■ **YOUR GOAL**
Search the records below for the string "Política", and report each line that contains it.

■ **RECORDS PROVIDED**
-.-.-

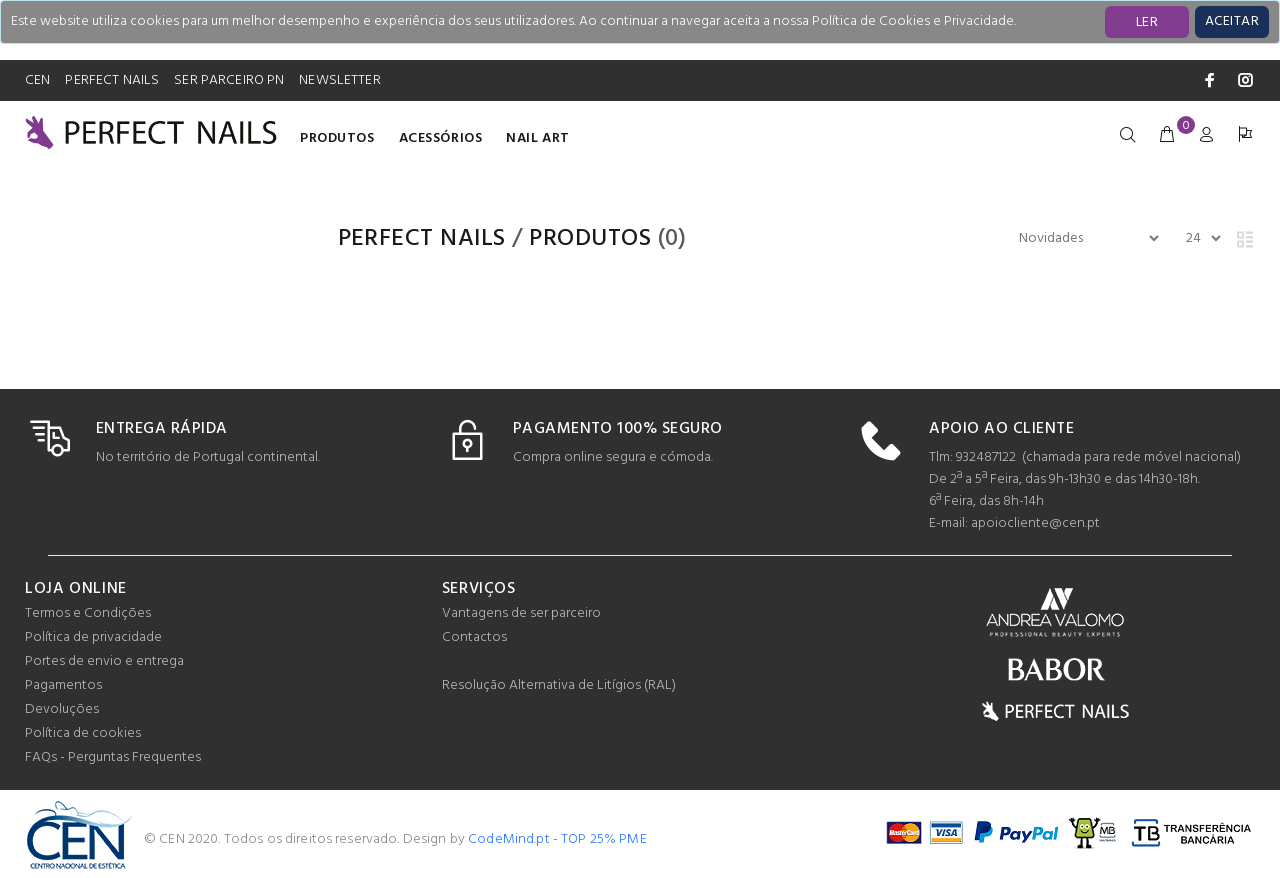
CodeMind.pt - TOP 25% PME (557, 839)
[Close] (1232, 22)
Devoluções (62, 709)
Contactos (474, 637)
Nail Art (537, 138)
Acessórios (441, 138)
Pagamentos (63, 685)
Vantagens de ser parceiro (521, 613)
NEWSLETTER (339, 80)
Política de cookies (83, 733)
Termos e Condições (88, 613)
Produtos (337, 138)
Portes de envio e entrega (104, 661)
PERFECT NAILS (112, 80)
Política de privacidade (93, 637)
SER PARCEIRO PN (229, 80)
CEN (37, 80)
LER (1147, 22)
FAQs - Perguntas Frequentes (113, 757)
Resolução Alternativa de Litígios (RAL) (559, 685)
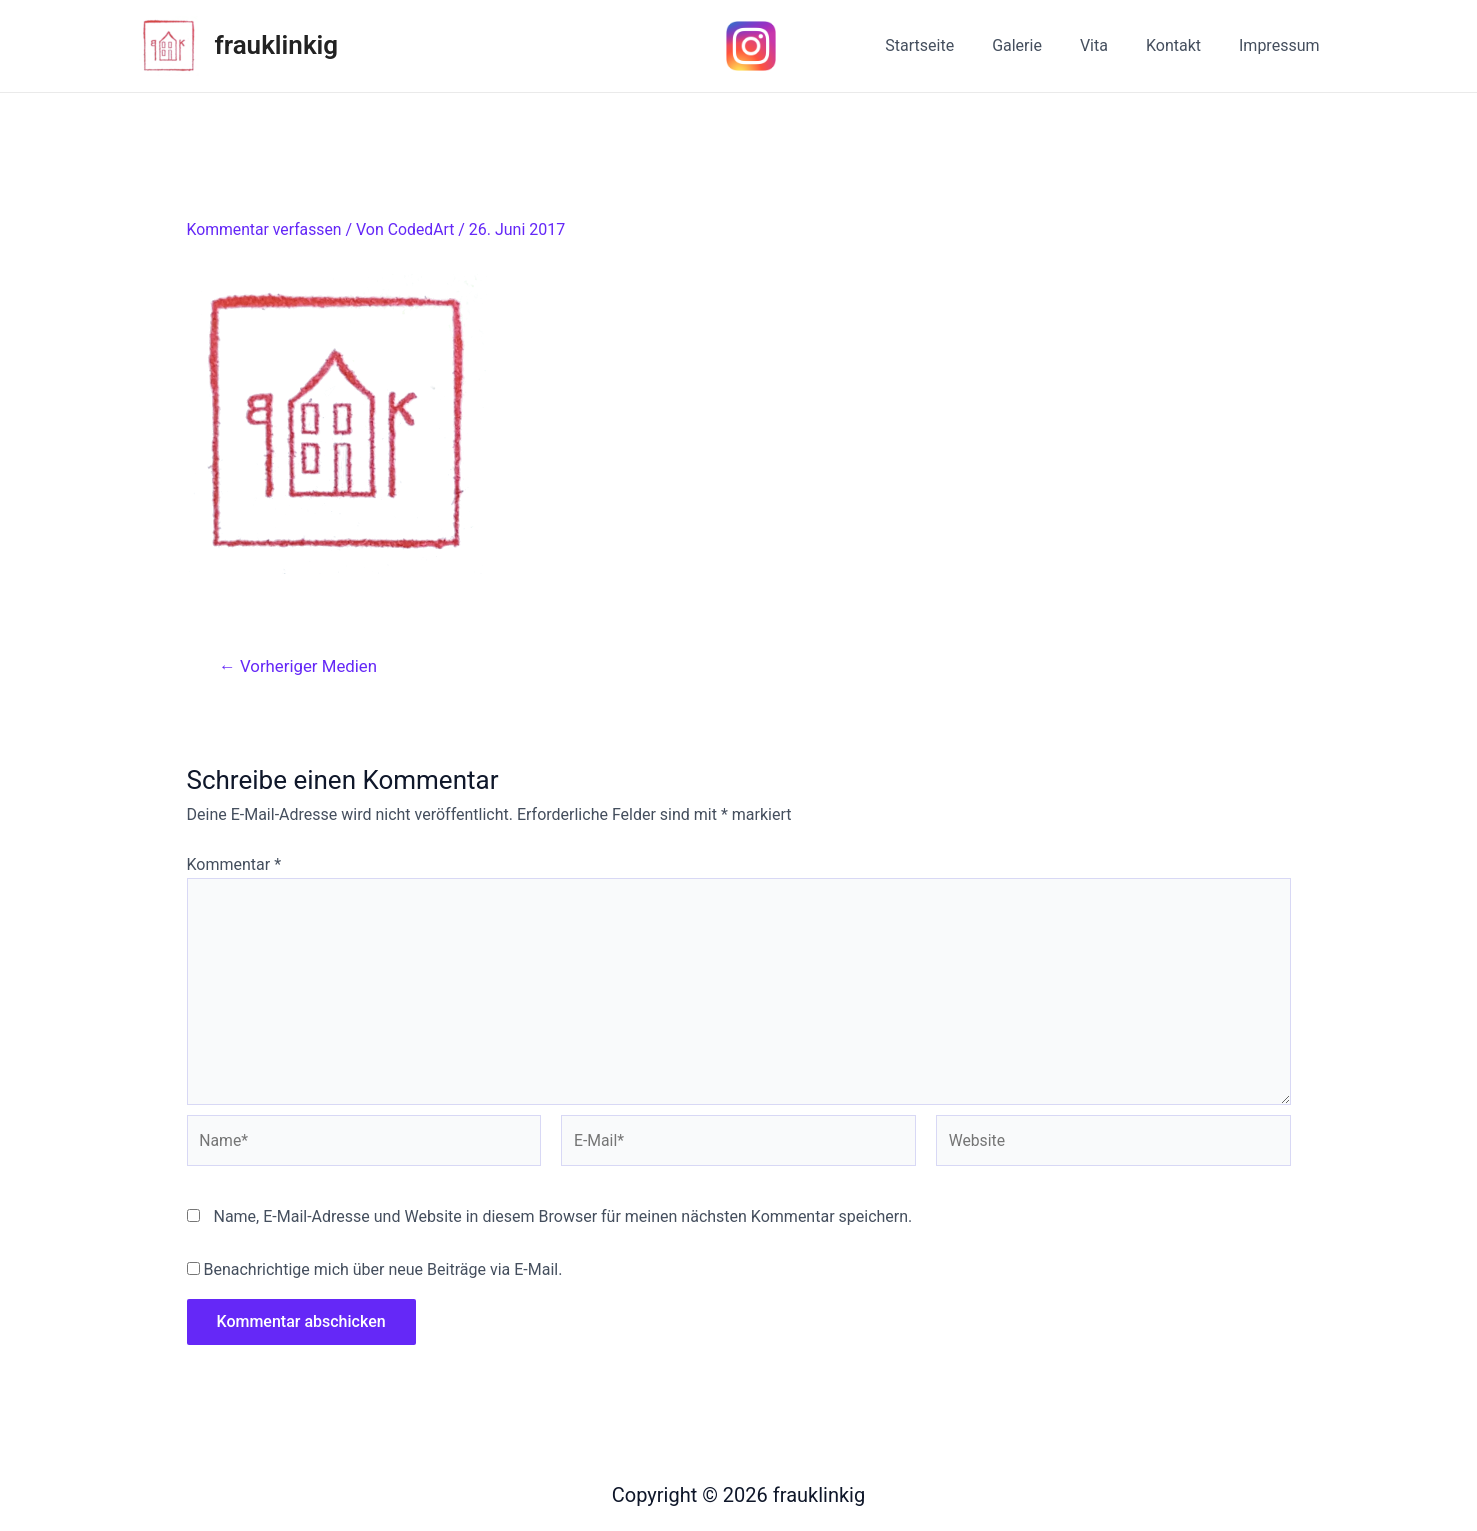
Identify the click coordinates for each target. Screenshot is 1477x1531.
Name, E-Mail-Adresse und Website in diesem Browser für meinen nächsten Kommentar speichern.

-.-.-

■ **WRITTEN SOLUTION**
Política de cookies (83, 733)
Política de privacidade (93, 637)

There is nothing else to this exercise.